* **TASK INSTRUCTIONS**: Pull every line holding the string "bedarfsgesteuerte" from the records below.

* **Collected data**:
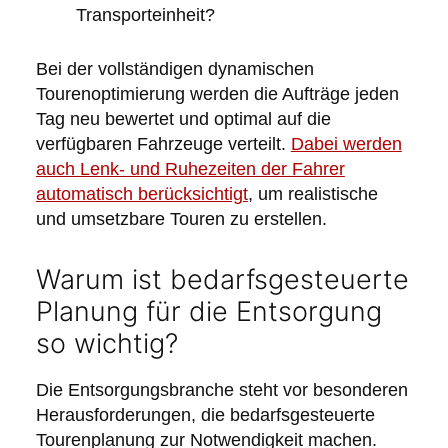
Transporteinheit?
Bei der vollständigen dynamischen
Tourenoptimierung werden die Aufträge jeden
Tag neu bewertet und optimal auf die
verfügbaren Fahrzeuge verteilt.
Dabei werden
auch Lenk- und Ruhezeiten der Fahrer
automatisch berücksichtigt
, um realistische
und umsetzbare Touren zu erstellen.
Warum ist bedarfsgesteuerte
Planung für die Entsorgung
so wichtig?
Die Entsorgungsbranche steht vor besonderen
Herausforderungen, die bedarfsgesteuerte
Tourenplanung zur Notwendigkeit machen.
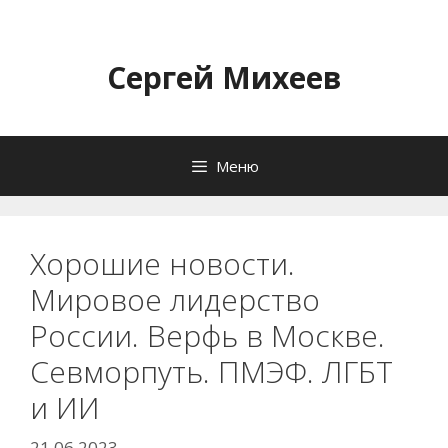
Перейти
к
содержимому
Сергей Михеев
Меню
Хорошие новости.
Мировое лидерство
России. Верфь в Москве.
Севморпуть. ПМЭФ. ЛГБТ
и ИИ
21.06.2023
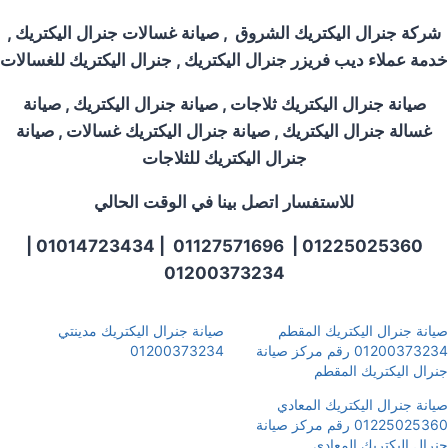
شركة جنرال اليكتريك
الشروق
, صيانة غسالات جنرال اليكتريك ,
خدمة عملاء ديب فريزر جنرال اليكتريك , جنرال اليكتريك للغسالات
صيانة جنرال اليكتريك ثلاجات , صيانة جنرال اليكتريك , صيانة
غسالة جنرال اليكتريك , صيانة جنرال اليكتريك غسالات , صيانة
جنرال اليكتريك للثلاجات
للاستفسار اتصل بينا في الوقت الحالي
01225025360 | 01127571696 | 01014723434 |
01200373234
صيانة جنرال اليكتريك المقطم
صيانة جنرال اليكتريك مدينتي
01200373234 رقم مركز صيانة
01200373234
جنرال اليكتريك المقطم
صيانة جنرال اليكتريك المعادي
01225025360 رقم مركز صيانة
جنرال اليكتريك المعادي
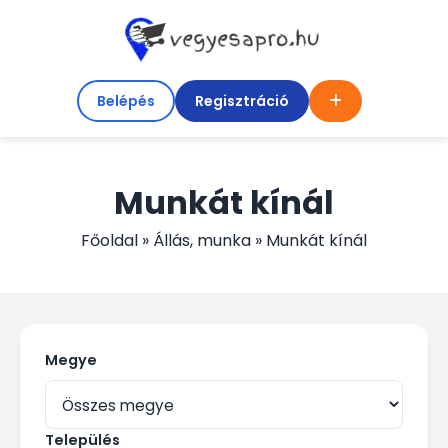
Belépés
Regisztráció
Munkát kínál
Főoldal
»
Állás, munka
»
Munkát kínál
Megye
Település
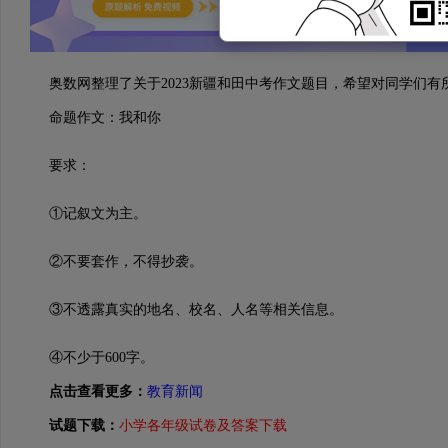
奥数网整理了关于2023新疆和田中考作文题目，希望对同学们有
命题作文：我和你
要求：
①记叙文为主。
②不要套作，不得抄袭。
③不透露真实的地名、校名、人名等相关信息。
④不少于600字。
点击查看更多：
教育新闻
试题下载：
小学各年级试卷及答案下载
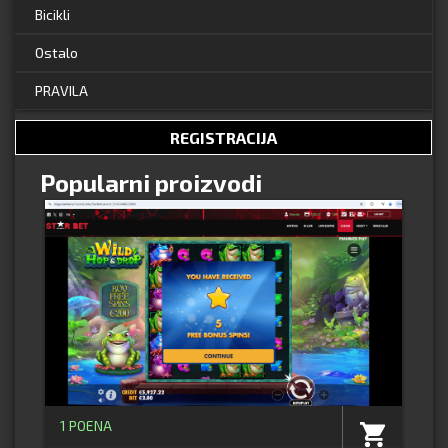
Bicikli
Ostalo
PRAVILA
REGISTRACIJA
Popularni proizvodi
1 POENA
...
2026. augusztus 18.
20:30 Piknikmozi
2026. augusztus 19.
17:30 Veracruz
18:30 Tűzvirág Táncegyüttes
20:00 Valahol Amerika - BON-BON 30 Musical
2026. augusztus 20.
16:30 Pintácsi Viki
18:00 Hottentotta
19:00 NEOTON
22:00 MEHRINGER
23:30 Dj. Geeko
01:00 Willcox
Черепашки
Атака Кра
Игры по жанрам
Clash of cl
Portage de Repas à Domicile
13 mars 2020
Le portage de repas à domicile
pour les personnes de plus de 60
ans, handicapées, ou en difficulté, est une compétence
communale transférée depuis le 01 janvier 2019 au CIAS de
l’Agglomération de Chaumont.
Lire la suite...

* **WRITTEN ANSWER**:
Warum ist bedarfsgesteuerte
Herausforderungen, die bedarfsgesteuerte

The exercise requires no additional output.